As Owners had no control over those decisions, the judge agreed with the Tribunal that it was the shipment of such a cargo that caused the loss in question. Neither the interpretation of the contractual terms nor commercial considerations were in aid of Charterers and since there was no break in the chain of causation, Owners were to succeed under the implied indemnity.
Comments and take-away points
This is a positive decision for shipowners and serves as a reminder that the doctrine of the implied indemnity may be an available tool against a charterer.
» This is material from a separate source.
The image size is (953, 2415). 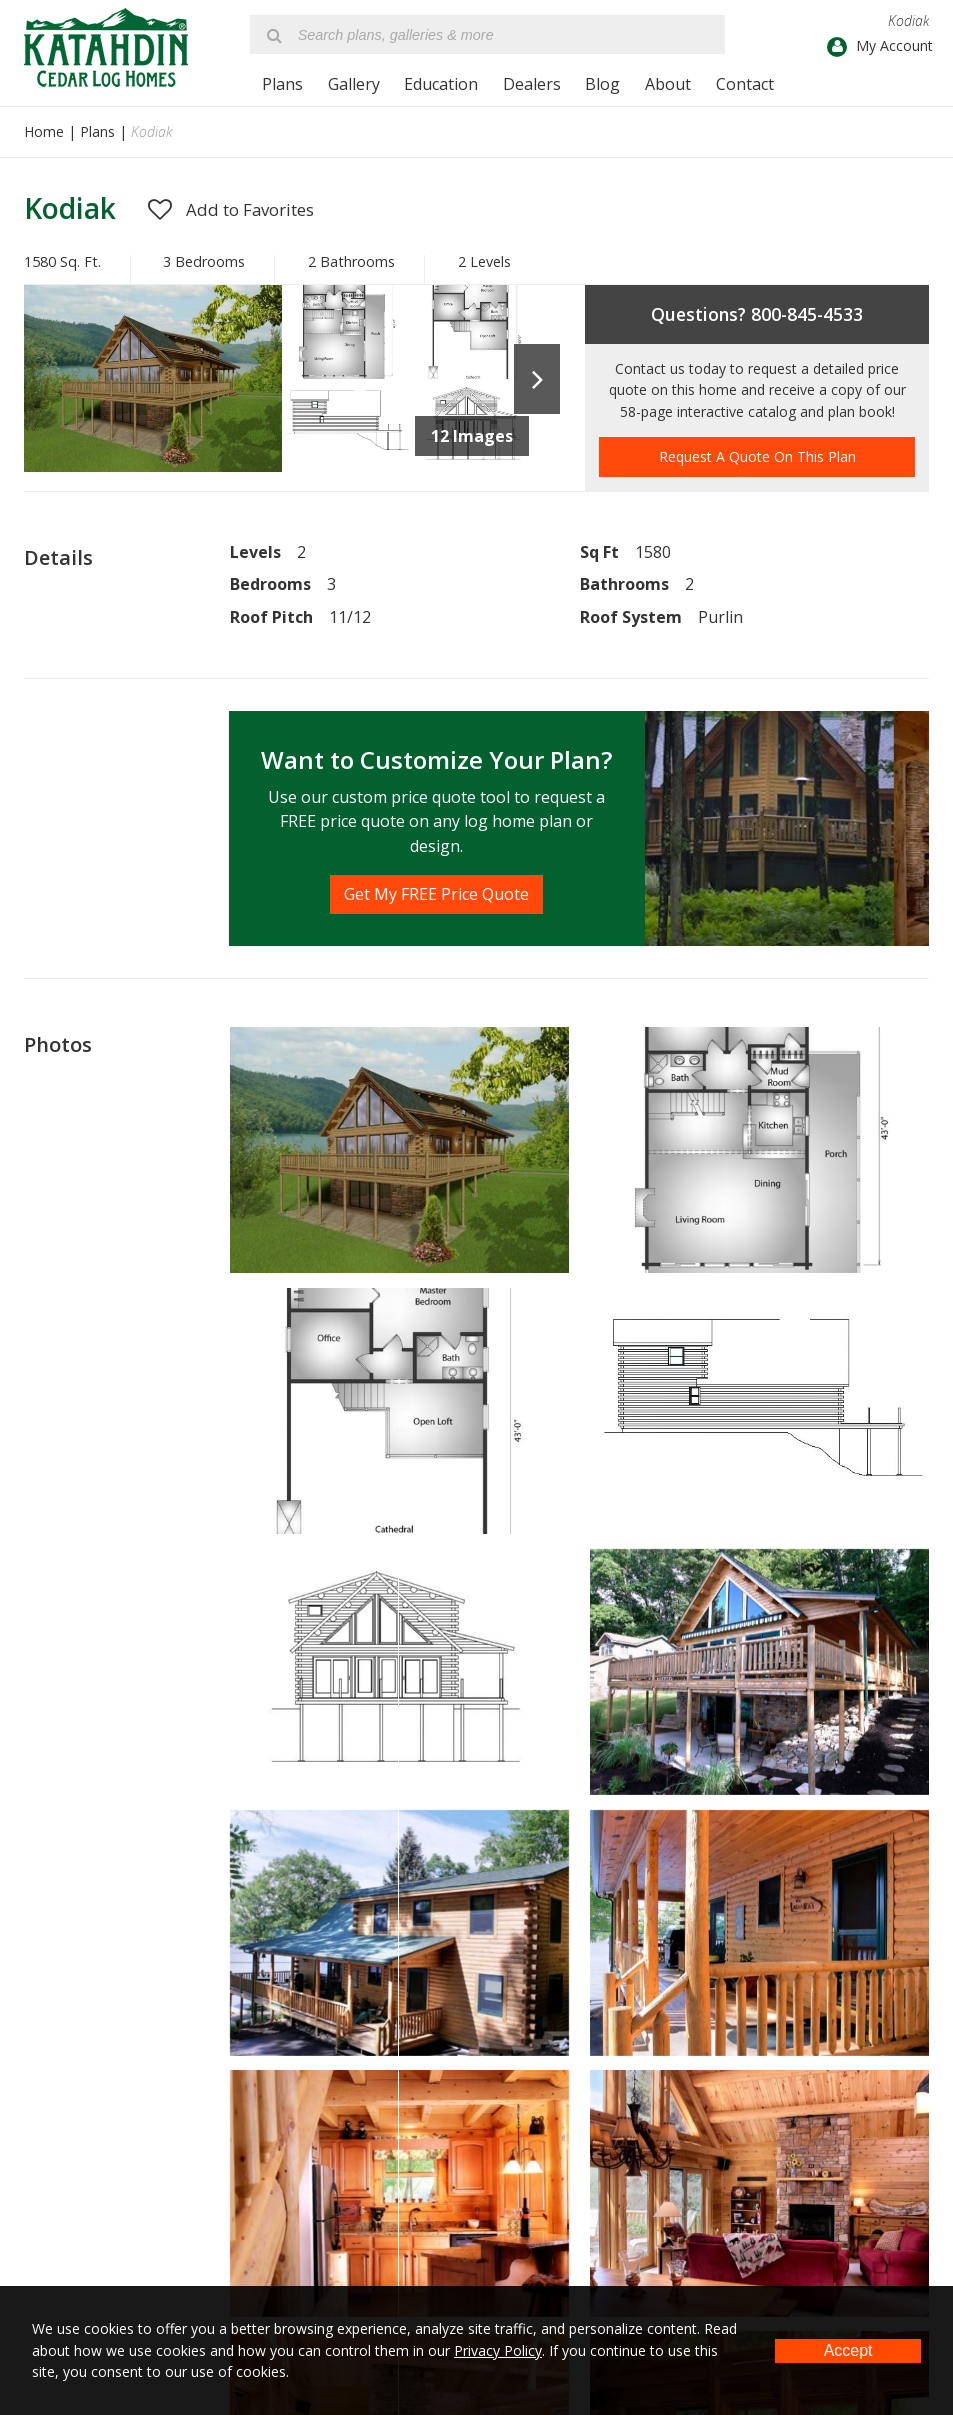 What do you see at coordinates (498, 2350) in the screenshot?
I see `Privacy Policy` at bounding box center [498, 2350].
The implied indemnity is, however, not without limits, so careful consideration of both the contractual terms – whether (i) an owner has agreed to accept a specific risk, and (ii) a liability is “an ordinary cost or risk associated with the performance of the chartered service” – and the facts of each case cannot be overstated.
Conversely, this case is another example where thoughtful and bespoke drafting of charterparty clauses may prevent costly disputes and offer contractual certainty.
Interestingly, this case reinforced the need for clarity and led to the latest amendment of the ICA by the IG Clubs [London IGPI Circular], where it is now clear that a claim can be “settled” for the purposes of Clause 4(c) by a decision of a Court or Tribunal. Although, the intention of the IG Clubs has always been that the term “settled” encompassed a court judgment or arbitration award, express confirmation is always welcome.